Using 18F-MK-6240 PET, we evaluated tau accumulation in 41 CH participants from Cognitive Reserve (CR) and Reference Ability Neural Network (RANN) studies. We investigated the relationships between regional PET signal and retrospective cognitive change, focusing in three cognitive domains well-established to change with aging: episodic memory, speed processing and reasoning. Latent change score analysis was applied to generate latent variables estimating the change in these domains from baseline to follow-up. Regarding tau data, we created meta-ROIs based on 16 AD-vulnerable subregions selected a priori. The tau SUVR of the subregions were averaged to create four meta-ROIs: 1) Total-AD ROI comprising all 16 areas; 2) Medial Temporal Lobe-ROI (MTL-ROI), 3) Lateral Temporal Lobe-ROI (LTL-ROI) and Cingulate/Parietal Lobe (C/P-ROI). The associations between regional tau levels and retrospective cognitive change over 5-years were investigated through regression models adjusted by age, sex, education, and baseline cognitive performance.

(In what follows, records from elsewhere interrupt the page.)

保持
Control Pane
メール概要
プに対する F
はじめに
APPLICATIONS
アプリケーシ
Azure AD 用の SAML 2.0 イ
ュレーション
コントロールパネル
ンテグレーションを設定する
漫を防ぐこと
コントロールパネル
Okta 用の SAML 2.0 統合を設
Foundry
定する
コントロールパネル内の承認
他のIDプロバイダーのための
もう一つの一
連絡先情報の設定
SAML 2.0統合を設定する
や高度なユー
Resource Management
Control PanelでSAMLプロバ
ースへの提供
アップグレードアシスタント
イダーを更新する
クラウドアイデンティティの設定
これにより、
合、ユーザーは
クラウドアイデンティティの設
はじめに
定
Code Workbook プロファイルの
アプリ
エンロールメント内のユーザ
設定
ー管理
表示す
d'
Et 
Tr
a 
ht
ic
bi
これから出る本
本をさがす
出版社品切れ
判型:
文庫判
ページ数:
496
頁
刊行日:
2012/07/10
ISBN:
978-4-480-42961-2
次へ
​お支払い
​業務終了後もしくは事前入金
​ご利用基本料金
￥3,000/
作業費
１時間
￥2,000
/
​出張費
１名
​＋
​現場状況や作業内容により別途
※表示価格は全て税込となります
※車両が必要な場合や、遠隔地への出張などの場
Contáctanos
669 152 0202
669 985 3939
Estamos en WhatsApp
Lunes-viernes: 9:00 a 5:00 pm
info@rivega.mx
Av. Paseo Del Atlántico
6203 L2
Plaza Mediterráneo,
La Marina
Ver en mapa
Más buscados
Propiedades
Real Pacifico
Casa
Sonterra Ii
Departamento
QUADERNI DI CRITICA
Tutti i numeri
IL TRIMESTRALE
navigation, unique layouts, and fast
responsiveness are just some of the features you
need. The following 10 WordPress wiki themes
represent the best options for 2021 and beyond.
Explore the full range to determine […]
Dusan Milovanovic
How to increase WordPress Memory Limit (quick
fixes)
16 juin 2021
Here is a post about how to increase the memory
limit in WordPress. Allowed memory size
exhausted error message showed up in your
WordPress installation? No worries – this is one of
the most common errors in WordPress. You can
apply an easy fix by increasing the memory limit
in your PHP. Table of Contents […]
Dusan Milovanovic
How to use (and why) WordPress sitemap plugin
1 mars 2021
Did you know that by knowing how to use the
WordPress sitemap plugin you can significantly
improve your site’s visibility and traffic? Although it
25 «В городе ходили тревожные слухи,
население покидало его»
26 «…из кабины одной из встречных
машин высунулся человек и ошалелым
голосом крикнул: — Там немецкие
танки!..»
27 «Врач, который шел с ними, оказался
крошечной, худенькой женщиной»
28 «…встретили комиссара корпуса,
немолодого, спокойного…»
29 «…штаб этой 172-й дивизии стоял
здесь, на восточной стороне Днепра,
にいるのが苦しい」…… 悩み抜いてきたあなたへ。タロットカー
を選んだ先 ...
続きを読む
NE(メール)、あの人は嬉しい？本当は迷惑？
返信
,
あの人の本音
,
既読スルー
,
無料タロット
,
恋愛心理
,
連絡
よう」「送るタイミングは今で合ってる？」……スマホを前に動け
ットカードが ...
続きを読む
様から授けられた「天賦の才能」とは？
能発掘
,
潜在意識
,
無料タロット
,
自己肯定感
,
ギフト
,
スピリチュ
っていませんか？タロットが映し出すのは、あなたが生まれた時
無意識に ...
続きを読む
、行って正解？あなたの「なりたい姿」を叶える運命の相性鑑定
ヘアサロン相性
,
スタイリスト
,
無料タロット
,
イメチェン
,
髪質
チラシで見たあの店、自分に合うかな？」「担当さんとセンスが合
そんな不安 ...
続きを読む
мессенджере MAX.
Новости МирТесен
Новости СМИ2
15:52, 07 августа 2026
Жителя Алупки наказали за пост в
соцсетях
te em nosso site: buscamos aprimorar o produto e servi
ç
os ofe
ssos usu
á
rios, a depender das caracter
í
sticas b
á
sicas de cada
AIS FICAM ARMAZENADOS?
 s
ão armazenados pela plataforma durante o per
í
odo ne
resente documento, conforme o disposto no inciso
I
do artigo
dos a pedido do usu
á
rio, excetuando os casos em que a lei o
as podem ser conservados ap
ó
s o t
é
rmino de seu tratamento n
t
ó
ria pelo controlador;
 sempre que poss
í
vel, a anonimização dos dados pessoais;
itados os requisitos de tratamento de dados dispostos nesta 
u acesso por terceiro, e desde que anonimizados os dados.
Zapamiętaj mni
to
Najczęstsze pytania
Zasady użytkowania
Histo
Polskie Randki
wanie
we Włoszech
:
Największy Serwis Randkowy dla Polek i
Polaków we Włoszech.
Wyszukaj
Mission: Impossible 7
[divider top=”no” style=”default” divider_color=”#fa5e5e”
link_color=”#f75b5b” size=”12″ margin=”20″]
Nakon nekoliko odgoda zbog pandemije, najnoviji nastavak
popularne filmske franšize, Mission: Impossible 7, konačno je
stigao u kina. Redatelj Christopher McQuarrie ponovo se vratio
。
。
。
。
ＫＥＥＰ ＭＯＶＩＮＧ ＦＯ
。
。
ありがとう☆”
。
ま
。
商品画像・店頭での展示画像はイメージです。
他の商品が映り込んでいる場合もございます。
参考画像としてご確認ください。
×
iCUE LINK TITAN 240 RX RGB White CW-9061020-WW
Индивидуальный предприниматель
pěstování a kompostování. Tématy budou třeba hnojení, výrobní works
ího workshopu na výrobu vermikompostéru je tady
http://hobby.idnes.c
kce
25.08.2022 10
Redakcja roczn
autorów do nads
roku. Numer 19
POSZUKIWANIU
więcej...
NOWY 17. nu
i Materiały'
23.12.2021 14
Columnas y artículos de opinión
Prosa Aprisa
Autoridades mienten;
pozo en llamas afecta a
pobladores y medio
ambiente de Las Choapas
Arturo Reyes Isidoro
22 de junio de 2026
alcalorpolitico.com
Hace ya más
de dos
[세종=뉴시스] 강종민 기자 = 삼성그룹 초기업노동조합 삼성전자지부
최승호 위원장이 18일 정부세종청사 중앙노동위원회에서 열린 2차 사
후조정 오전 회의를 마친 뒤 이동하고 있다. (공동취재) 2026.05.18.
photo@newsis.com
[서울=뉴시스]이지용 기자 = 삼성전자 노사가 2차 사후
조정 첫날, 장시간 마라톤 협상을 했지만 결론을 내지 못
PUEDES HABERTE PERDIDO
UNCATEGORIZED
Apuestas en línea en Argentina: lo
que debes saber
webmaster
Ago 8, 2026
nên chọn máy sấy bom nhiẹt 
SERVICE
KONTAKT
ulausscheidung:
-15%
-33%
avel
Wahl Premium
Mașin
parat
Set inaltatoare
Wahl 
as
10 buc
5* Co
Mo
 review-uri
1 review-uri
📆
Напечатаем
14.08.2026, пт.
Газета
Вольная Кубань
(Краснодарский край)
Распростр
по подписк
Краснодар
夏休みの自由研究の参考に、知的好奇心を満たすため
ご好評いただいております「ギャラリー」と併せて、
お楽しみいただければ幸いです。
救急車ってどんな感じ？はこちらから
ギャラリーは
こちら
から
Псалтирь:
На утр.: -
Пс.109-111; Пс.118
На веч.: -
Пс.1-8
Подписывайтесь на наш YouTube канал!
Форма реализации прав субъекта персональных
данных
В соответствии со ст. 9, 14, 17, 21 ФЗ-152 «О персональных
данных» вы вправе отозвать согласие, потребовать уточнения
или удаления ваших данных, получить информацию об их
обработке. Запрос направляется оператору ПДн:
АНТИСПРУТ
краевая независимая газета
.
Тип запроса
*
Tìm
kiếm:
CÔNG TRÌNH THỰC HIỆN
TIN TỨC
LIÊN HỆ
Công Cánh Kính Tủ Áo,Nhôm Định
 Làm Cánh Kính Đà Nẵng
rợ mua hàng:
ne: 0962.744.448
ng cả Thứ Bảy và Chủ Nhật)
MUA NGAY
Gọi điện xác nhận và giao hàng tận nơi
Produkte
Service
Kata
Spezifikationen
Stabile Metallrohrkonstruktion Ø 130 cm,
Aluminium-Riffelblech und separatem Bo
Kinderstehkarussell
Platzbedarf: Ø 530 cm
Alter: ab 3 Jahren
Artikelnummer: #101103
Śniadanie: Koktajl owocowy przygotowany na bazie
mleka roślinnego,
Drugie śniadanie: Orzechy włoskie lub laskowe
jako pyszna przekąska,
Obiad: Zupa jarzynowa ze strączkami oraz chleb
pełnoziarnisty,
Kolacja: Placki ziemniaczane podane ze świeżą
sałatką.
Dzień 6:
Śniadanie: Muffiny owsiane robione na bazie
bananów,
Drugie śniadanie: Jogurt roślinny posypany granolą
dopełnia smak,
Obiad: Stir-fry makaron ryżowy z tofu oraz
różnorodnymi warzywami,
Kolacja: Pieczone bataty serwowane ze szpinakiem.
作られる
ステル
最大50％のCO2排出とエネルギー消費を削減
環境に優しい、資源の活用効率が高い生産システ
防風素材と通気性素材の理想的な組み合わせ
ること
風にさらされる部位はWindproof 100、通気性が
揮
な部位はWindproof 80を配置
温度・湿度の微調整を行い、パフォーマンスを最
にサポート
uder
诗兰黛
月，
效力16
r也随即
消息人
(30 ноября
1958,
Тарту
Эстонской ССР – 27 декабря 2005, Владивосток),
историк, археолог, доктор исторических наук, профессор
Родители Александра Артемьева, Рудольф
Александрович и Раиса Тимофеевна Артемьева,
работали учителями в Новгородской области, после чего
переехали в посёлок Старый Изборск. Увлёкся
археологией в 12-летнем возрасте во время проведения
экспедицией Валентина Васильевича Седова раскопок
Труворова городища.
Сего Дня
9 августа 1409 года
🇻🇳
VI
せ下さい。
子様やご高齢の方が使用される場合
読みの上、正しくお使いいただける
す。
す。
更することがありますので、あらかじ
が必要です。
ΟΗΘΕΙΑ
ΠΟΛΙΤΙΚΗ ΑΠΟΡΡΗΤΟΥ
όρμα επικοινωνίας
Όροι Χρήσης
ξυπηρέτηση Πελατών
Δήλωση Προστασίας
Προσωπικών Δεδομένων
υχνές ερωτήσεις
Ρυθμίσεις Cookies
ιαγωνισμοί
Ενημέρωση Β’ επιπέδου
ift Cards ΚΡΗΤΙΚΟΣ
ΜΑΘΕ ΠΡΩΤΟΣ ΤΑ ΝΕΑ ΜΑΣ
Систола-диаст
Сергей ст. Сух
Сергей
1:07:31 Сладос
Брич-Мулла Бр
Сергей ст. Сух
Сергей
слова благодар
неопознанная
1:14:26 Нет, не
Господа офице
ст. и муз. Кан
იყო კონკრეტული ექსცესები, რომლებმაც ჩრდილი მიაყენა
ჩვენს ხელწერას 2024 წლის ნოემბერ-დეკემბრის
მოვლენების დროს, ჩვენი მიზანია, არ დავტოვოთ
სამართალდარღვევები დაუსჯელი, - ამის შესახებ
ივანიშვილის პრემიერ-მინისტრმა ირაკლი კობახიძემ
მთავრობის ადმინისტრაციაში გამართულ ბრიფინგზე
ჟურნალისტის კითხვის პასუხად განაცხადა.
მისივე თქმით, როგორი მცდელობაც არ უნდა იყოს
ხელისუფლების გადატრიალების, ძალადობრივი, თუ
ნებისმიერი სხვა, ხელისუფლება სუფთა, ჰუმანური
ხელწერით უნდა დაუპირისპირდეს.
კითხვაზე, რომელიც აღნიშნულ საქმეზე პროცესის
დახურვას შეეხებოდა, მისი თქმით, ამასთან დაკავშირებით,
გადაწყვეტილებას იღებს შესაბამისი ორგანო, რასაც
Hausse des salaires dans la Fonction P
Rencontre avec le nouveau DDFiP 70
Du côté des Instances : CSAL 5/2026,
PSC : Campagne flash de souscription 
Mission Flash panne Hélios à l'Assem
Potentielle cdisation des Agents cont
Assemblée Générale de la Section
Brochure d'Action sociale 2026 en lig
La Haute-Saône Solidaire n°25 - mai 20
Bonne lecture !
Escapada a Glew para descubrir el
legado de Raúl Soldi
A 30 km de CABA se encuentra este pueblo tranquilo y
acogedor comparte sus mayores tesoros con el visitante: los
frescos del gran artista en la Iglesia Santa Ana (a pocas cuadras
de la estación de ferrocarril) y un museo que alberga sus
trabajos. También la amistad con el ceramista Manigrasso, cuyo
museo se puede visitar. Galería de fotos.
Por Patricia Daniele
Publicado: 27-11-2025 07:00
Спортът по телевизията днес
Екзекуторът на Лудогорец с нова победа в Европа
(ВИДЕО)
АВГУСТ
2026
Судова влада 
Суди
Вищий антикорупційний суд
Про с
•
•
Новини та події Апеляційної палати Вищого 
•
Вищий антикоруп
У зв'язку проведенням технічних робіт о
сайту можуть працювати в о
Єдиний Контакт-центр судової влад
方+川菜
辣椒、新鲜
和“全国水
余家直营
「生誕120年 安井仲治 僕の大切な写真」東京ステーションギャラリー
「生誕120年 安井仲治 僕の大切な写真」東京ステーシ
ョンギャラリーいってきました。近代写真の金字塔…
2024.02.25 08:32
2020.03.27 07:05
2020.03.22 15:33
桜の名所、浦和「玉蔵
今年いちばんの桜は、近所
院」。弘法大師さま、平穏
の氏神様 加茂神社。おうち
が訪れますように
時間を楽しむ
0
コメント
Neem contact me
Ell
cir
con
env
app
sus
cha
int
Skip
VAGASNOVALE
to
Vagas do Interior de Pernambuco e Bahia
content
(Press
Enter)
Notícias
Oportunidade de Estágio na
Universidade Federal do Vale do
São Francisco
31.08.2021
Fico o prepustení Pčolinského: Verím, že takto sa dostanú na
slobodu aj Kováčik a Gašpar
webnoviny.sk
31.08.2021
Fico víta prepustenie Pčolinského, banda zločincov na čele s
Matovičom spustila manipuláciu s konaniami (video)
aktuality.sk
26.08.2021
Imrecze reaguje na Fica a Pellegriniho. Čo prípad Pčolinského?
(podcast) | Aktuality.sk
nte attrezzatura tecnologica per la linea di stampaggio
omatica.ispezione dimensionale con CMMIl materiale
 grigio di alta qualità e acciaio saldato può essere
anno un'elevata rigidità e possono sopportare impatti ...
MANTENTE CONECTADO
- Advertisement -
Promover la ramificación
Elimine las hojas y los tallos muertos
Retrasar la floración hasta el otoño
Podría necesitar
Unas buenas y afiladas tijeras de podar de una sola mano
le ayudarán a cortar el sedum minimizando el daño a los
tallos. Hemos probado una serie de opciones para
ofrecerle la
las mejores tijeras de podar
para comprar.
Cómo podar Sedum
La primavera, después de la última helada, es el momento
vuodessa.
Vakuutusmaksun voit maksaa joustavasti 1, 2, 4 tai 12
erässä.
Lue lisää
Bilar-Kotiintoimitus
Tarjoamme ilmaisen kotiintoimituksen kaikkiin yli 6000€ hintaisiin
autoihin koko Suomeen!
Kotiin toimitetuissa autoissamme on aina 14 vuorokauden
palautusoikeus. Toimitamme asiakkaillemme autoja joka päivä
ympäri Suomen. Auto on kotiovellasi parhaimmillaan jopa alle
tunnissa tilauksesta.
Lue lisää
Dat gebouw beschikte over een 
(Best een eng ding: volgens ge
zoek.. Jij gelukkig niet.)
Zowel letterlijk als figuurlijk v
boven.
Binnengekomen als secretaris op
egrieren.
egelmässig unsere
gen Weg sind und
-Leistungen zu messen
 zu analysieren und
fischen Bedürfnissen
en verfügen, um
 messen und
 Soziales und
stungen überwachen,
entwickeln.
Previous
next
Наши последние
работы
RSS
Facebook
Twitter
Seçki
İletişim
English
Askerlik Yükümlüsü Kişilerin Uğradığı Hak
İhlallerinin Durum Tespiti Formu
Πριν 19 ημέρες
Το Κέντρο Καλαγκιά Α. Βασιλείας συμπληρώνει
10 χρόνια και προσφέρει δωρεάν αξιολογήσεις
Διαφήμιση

The mean age of the sample was 67.5 years (SD=5.8, range 55 to 77 years), 53.8% were male, 63.4% White, 26.1% Black, and 7.3% Latinx. Overall, the sample was highly educated (16.20 ± 2.26) and presented high IQ scores (118.97 ± 7,76) based on American National Adult Reading Test. All participants were CH and showed cognitive decline over 5 years in all cognitive domains analyzed. Most participants were classified as Braak stage 0 (82.9%), some as Braak stage 1 (14.6%) and one participant as Braak stage 2 (2.4%). The regression models showed that higher [18F]MK-6240 SUVR was associated with steeper decline in memory and speed in the Total-AD meta-ROI (memory: p = .03; speed: p = .04), and in the regional ROIs, such as LCL (memory: p = .03; speed: p = .04), C/P (memory: p = .02, speed: p = .05) and MTL (memory: p = .05, speed: p = .02), with large effect sizes (f2) (>.40) for memory and medium effect sizes for speed (.20-.25). There were no associations between [18F]MK-6240 SUVR and reasoning change.

Our finding reinforces the notion that pathological tau in areas of early accumulation influence changes in cognitive domains known to be affected in AD even in cognitively normal individuals. The novel contribution of this work is the relevance of tau accumulation beyond episodic memory, as we observed its association with speed proceeding decline. The fact reasoning decline is commonly observed in normal aging, but here not associated with tau suggest the specificity of the tau-cognition associations. Our results should be considered with caution due to the modest sample size.